Re: New GDD Guidelines and Discussion

PostPosted: Wednesday, 20th January 2016, 13:33
by Lasty
I don't think that GDD has to be reserved for proposals. I sometimes use it to gather feedback about upcoming or recent changes, for example. But it definitely helps those devs who read GDD to have it mostly contain on-topic and focused discussions, whether or not those discussions are about a specific proposal.

Re: New GDD Guidelines and Discussion

PostPosted: Wednesday, 20th January 2016, 16:16
by HardboiledGargoyle
I don't see that example as fundamentally different from a proposal, the main difference being you coded and pushed the change before proposing it, rather than after proposing it.
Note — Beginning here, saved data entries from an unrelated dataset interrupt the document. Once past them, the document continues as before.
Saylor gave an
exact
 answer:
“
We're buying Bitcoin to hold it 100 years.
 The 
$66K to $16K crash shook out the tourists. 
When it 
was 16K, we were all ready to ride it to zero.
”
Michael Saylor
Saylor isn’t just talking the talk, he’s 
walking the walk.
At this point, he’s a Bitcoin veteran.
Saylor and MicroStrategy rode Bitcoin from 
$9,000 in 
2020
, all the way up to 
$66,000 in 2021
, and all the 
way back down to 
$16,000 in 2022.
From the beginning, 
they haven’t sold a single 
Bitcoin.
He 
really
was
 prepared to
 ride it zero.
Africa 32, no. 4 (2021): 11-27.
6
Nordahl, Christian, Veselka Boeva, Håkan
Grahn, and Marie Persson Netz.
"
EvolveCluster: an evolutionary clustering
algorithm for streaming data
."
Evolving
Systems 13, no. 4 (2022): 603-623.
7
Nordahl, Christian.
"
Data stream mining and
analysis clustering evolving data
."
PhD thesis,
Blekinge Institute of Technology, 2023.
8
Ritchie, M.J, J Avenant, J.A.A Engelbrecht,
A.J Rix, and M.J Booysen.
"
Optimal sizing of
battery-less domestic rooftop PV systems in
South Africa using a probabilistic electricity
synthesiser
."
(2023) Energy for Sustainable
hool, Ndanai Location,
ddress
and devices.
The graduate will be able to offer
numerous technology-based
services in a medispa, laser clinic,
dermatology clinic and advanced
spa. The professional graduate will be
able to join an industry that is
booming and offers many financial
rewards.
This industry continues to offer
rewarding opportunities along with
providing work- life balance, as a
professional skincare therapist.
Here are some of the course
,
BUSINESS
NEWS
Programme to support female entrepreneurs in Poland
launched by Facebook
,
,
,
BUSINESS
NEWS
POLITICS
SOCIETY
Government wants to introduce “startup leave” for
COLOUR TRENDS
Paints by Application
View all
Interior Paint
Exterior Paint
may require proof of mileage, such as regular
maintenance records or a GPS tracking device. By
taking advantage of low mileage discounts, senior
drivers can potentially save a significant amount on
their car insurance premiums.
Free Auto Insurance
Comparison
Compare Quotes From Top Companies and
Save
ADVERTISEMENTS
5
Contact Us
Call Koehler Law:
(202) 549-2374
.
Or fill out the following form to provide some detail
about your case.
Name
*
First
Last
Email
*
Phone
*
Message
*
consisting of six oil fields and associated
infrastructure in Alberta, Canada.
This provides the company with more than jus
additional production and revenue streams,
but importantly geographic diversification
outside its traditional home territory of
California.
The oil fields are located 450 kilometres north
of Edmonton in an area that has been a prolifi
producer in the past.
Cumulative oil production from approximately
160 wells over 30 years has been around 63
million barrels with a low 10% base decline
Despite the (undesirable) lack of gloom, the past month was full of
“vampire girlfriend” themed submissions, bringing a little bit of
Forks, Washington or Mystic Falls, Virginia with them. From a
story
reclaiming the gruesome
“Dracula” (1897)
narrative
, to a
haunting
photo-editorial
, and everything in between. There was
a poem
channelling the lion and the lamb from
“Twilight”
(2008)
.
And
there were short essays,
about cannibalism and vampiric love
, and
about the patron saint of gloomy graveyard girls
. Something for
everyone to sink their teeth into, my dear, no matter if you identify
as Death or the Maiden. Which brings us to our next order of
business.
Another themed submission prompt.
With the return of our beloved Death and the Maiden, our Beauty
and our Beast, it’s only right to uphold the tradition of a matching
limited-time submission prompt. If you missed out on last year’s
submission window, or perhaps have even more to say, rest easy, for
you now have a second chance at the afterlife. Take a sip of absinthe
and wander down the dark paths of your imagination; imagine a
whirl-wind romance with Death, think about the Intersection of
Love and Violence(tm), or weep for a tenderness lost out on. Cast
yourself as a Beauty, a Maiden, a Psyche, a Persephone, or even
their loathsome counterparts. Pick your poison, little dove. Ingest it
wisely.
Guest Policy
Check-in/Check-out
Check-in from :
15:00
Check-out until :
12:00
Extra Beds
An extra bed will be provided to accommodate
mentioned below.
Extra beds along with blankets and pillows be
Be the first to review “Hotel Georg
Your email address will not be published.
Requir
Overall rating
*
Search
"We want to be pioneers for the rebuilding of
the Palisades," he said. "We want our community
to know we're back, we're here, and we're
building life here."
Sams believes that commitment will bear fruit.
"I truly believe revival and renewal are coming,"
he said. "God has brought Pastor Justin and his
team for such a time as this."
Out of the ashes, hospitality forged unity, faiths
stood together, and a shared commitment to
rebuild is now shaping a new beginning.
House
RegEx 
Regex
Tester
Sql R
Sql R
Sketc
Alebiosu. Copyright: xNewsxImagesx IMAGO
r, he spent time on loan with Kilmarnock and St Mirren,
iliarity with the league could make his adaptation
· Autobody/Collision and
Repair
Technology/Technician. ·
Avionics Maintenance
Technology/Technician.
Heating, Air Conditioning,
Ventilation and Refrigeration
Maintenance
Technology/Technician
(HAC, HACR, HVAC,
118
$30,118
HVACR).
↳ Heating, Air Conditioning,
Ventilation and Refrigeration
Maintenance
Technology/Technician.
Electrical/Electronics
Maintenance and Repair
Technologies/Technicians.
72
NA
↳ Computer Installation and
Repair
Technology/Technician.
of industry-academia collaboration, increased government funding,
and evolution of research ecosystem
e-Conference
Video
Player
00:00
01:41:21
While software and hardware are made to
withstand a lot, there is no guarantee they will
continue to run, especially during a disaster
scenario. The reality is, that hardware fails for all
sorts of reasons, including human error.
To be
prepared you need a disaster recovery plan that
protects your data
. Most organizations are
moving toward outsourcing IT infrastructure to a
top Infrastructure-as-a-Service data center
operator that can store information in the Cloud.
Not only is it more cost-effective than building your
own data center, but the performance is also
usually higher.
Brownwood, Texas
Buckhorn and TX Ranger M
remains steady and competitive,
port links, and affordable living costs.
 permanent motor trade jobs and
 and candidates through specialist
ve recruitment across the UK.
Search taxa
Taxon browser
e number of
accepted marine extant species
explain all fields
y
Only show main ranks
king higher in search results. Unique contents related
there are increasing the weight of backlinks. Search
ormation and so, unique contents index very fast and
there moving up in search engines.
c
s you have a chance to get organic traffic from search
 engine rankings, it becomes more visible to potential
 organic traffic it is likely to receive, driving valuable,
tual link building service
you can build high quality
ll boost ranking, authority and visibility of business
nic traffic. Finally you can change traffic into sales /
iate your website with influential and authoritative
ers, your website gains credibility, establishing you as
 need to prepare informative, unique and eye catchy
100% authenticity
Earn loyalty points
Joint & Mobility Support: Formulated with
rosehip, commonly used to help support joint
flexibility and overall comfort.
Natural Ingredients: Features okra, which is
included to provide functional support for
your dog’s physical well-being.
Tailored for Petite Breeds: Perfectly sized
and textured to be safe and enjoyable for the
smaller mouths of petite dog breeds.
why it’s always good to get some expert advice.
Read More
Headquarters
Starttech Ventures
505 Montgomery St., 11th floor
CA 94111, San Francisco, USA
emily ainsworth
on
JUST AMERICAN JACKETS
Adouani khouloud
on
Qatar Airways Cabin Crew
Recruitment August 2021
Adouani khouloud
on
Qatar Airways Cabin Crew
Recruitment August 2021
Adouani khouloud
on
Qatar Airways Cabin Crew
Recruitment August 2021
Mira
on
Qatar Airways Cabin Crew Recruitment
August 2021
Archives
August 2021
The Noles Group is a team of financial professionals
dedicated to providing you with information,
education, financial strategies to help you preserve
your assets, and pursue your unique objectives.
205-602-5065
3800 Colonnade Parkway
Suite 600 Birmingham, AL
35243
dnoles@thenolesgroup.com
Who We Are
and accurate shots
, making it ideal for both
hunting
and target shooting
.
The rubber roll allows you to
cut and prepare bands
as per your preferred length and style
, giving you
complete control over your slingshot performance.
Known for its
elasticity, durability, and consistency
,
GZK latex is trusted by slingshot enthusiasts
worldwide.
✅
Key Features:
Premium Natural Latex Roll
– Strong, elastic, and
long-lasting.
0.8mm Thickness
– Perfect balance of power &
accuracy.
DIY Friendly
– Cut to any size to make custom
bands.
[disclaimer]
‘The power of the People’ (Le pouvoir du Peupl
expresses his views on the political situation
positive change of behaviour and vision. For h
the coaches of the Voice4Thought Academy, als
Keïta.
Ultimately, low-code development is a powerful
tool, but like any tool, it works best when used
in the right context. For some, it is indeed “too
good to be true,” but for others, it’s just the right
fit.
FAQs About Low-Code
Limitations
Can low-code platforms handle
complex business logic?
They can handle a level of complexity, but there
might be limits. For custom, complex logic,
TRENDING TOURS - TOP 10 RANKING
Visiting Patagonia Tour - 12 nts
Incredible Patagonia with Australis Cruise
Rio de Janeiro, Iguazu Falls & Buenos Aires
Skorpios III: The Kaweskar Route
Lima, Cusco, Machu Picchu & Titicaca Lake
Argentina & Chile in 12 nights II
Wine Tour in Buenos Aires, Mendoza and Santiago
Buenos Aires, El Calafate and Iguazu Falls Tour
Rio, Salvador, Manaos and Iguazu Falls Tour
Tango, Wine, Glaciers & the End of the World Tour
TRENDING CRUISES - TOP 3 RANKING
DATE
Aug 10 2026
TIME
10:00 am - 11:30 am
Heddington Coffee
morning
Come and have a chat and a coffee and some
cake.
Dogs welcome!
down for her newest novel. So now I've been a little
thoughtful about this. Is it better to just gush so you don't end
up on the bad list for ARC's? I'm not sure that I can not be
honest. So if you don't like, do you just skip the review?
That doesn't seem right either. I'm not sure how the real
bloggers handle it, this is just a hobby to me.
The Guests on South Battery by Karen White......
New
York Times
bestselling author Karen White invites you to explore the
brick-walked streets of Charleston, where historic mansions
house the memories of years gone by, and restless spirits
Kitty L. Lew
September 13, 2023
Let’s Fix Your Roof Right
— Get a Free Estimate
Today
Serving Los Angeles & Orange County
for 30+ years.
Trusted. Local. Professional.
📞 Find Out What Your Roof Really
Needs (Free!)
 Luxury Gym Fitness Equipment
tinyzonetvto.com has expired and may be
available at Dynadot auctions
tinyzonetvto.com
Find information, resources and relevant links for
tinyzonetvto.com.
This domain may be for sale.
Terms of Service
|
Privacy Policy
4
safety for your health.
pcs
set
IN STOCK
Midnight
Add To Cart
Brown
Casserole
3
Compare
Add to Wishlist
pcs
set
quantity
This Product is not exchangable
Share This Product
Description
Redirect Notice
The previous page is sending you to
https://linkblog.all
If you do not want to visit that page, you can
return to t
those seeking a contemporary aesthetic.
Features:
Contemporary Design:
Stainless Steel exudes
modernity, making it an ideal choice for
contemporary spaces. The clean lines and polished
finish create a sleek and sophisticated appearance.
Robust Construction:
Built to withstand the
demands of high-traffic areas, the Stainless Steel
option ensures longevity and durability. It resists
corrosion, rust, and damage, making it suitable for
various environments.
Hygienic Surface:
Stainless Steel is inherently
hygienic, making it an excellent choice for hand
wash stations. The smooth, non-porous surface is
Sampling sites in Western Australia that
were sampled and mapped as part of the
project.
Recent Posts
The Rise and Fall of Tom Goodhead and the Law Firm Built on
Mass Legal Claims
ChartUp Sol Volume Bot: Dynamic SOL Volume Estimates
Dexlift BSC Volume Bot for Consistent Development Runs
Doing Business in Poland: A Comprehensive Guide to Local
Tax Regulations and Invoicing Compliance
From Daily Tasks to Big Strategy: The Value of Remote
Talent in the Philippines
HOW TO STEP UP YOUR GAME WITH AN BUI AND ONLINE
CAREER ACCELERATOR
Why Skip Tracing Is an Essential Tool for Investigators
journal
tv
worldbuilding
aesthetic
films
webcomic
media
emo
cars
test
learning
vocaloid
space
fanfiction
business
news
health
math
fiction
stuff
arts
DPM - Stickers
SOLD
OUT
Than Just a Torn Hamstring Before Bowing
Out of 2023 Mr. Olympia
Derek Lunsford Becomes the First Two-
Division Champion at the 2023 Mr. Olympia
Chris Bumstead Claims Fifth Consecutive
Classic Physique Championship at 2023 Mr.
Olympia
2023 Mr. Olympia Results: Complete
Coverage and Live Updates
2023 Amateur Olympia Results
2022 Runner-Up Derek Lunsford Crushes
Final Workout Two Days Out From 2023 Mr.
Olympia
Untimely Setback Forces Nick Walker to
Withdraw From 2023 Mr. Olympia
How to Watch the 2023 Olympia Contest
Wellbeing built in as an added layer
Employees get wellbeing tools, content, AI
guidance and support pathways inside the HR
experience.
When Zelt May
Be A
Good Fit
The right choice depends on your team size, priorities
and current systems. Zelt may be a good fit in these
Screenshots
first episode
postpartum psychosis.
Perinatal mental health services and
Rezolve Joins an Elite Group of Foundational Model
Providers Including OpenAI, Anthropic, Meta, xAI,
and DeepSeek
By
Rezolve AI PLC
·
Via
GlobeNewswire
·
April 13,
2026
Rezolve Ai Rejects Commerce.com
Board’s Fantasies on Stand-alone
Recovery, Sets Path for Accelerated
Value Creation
One consequence, of course, is that the change is automatically fleshed out enough to belong in GDD, since it's already in the game and thus no more decisions need to be made for it to function. e: it's not always clear why the implemented change or feature is necessary, but oh well, no OP is perfect.

Re: New GDD Guidelines and Discussion

PostPosted: Friday, 5th February 2016, 18:35
by lethediver
Just make it so GDD posts that aren't proposals need to have a decent level of effort. Ie, not just stating the problem, but suggesting lines for improvement, and stating WHY it is a problem in some depth.

Re: New GDD Guidelines and Discussion

PostPosted: Saturday, 6th February 2016, 18:18
by advil
One thing I think is true and that a lot of people who attempt to post on GDD don't acknowledge (especially certain prolific posters) is that for something to get implemented, it needs consensus. And really, in practice it needs consensus among the devs. I'm describing this as an outside observer, so maybe the devs wouldn't exactly agree with me (though I've seen dpeg say similar things), but this seems to be what it takes, including when they make changes themselves. Of course, GDD is not the place where consensus actually happens, even though a lot of posters (again, including certain prolific posters) act kind of like it is, leading to occasional weird dynamics.

Most of the rules are heuristics aimed at not wasting anyone's time on things that will simply never achieve consensus in this way, for one reason or another, or would have a long way to go before this bar is met because of non-specificity, or because the poster is being an ass, not listening to feedback, etc. Complaining about posts getting CYC'd because of these rules is sort of missing the point -- my take is that it is a signal that for any version of the idea to go anywhere, the poster would have to drastically rethink their approach towards what it would take for there to be consensus around the idea.